----- PROVIDED INFORMATION
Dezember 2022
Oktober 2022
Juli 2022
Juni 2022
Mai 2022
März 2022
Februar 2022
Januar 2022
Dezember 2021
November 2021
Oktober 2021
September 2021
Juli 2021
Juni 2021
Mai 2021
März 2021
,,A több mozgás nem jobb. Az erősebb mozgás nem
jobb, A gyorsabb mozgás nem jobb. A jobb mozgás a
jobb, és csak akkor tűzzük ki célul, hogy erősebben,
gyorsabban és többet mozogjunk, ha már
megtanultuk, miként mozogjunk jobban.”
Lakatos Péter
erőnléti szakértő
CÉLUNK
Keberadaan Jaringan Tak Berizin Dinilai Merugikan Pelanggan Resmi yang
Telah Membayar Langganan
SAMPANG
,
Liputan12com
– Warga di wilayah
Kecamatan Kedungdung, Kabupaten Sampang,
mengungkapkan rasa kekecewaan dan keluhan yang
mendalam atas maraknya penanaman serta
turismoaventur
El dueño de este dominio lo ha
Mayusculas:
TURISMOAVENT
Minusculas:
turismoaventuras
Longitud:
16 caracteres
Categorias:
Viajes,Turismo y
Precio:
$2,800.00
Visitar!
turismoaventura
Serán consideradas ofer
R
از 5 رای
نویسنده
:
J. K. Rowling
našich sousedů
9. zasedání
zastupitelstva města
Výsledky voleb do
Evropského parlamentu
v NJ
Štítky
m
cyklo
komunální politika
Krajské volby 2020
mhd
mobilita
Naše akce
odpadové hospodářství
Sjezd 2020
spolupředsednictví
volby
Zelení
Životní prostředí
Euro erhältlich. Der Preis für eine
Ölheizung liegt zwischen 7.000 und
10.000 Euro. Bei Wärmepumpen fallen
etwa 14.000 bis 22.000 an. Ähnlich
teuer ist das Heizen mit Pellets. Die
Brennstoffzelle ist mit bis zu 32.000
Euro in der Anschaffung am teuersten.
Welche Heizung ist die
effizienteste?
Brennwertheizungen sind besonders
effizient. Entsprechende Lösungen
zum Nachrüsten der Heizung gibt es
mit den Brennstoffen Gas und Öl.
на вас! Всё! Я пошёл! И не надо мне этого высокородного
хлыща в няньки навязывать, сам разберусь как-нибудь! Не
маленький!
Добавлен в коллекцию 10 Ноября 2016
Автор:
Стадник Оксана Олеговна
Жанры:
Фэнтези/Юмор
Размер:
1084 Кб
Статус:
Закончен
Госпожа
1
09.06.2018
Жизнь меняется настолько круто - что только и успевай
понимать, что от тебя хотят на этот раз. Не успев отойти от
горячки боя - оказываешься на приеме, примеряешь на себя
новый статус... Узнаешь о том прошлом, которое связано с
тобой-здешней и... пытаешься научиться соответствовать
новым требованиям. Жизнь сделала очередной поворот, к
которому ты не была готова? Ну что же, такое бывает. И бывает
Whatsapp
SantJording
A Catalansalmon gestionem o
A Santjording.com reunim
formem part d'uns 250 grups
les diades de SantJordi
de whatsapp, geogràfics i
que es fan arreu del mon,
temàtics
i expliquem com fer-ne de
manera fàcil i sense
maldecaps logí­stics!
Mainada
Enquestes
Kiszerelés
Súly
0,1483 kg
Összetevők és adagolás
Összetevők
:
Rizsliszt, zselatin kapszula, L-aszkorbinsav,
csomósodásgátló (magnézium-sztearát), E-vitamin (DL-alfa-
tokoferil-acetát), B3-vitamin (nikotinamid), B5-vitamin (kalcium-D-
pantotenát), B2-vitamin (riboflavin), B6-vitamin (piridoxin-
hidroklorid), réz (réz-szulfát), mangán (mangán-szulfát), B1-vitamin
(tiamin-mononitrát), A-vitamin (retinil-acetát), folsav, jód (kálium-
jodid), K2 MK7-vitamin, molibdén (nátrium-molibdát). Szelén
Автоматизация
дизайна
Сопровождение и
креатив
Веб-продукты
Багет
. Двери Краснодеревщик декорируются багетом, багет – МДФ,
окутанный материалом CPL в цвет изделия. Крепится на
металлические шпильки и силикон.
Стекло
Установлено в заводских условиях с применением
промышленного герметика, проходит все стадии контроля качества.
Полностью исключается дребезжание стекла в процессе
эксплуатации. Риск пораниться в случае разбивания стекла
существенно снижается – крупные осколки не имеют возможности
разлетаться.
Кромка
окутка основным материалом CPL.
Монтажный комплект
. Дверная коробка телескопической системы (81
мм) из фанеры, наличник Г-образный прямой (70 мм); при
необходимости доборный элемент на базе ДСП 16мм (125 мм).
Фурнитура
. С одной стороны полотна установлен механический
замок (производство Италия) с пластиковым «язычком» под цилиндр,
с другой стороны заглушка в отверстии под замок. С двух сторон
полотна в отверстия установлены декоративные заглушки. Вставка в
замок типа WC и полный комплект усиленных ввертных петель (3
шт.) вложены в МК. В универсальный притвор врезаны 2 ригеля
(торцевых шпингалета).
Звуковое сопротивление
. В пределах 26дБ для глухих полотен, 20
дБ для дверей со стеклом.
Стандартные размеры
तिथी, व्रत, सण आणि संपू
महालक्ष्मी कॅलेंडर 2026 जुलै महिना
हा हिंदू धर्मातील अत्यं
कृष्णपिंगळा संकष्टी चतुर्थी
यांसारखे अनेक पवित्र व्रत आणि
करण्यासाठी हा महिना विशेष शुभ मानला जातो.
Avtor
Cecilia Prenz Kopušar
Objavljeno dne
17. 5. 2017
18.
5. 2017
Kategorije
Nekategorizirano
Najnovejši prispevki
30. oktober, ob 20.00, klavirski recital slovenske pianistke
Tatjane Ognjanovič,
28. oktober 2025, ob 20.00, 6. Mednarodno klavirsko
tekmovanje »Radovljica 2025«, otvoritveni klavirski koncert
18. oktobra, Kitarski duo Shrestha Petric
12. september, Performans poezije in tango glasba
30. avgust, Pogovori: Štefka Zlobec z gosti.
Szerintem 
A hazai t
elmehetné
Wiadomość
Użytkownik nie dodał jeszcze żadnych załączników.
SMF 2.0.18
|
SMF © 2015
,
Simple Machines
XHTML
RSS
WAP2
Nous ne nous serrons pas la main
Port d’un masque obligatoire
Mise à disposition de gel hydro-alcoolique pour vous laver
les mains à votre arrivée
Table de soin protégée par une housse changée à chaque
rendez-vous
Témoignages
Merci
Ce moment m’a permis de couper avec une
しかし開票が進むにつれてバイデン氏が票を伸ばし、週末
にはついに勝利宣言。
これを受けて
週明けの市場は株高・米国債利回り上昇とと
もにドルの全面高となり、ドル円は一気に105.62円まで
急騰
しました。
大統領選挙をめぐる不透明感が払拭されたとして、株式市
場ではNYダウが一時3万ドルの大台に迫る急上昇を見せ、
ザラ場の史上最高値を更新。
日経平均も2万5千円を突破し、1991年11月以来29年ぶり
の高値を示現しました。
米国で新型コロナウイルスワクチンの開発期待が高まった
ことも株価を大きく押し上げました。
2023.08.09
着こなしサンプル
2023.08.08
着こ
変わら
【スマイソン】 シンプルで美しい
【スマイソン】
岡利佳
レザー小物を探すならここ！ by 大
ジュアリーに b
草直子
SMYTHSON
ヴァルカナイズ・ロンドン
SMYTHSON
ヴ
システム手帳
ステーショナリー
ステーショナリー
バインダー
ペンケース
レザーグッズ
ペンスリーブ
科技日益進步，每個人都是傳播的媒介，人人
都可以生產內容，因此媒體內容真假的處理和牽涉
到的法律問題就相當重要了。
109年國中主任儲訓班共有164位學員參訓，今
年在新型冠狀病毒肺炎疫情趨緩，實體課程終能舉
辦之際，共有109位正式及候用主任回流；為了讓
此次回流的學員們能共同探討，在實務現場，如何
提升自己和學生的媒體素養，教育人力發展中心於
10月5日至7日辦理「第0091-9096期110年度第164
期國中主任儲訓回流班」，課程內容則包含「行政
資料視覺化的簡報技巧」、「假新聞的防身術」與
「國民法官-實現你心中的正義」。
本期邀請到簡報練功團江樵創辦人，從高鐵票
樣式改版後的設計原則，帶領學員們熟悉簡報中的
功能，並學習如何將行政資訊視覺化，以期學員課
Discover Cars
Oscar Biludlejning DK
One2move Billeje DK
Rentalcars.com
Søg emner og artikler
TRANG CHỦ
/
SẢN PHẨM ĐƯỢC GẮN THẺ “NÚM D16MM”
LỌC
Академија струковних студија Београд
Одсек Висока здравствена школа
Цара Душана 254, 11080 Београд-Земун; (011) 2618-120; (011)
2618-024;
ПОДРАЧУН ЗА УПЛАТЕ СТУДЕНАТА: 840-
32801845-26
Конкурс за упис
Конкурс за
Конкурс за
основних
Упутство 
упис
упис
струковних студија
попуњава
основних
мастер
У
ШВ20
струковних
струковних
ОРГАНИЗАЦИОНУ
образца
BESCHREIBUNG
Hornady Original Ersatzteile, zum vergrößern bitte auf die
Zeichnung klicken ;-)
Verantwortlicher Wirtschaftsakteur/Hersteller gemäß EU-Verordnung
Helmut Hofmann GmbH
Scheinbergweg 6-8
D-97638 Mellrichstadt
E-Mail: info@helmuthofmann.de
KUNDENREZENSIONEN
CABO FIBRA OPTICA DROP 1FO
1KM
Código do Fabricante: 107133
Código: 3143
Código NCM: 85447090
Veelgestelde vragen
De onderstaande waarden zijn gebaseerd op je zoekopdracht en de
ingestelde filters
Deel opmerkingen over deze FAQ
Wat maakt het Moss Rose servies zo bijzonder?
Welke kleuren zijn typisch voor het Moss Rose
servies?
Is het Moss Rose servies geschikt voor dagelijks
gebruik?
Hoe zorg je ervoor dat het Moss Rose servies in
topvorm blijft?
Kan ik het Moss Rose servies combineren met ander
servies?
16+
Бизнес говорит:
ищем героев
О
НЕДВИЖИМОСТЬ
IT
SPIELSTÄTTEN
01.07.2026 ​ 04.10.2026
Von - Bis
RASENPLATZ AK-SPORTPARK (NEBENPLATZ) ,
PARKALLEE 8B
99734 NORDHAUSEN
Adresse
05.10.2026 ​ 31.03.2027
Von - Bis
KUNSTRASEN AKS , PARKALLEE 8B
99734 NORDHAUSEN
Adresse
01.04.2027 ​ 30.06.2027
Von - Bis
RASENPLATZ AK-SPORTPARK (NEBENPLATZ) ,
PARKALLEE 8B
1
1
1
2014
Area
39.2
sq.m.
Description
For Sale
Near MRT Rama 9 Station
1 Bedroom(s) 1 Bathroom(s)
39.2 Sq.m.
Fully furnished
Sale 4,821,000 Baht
----------
• EXERCISE REQUIREMENTS: Only the lines from the first line of the records through the one containing "тобой-здешней и... пытаешься" should be reproduced, exactly, with both of them included.

• WRITTEN ANSWER:
Dezember 2022
Oktober 2022
Juli 2022
Juni 2022
Mai 2022
März 2022
Februar 2022
Januar 2022
Dezember 2021
November 2021
Oktober 2021
September 2021
Juli 2021
Juni 2021
Mai 2021
März 2021
,,A több mozgás nem jobb. Az erősebb mozgás nem
jobb, A gyorsabb mozgás nem jobb. A jobb mozgás a
jobb, és csak akkor tűzzük ki célul, hogy erősebben,
gyorsabban és többet mozogjunk, ha már
megtanultuk, miként mozogjunk jobban.”
Lakatos Péter
erőnléti szakértő
CÉLUNK
Keberadaan Jaringan Tak Berizin Dinilai Merugikan Pelanggan Resmi yang
Telah Membayar Langganan
SAMPANG
,
Liputan12com
– Warga di wilayah
Kecamatan Kedungdung, Kabupaten Sampang,
mengungkapkan rasa kekecewaan dan keluhan yang
mendalam atas maraknya penanaman serta
turismoaventur
El dueño de este dominio lo ha
Mayusculas:
TURISMOAVENT
Minusculas:
turismoaventuras
Longitud:
16 caracteres
Categorias:
Viajes,Turismo y
Precio:
$2,800.00
Visitar!
turismoaventura
Serán consideradas ofer
R
از 5 رای
نویسنده
:
J. K. Rowling
našich sousedů
9. zasedání
zastupitelstva města
Výsledky voleb do
Evropského parlamentu
v NJ
Štítky
m
cyklo
komunální politika
Krajské volby 2020
mhd
mobilita
Naše akce
odpadové hospodářství
Sjezd 2020
spolupředsednictví
volby
Zelení
Životní prostředí
Euro erhältlich. Der Preis für eine
Ölheizung liegt zwischen 7.000 und
10.000 Euro. Bei Wärmepumpen fallen
etwa 14.000 bis 22.000 an. Ähnlich
teuer ist das Heizen mit Pellets. Die
Brennstoffzelle ist mit bis zu 32.000
Euro in der Anschaffung am teuersten.
Welche Heizung ist die
effizienteste?
Brennwertheizungen sind besonders
effizient. Entsprechende Lösungen
zum Nachrüsten der Heizung gibt es
mit den Brennstoffen Gas und Öl.
на вас! Всё! Я пошёл! И не надо мне этого высокородного
хлыща в няньки навязывать, сам разберусь как-нибудь! Не
маленький!
Добавлен в коллекцию 10 Ноября 2016
Автор:
Стадник Оксана Олеговна
Жанры:
Фэнтези/Юмор
Размер:
1084 Кб
Статус:
Закончен
Госпожа
1
09.06.2018
Жизнь меняется настолько круто - что только и успевай
понимать, что от тебя хотят на этот раз. Не успев отойти от
горячки боя - оказываешься на приеме, примеряешь на себя
новый статус... Узнаешь о том прошлом, которое связано с
тобой-здешней и... пытаешься научиться соответствовать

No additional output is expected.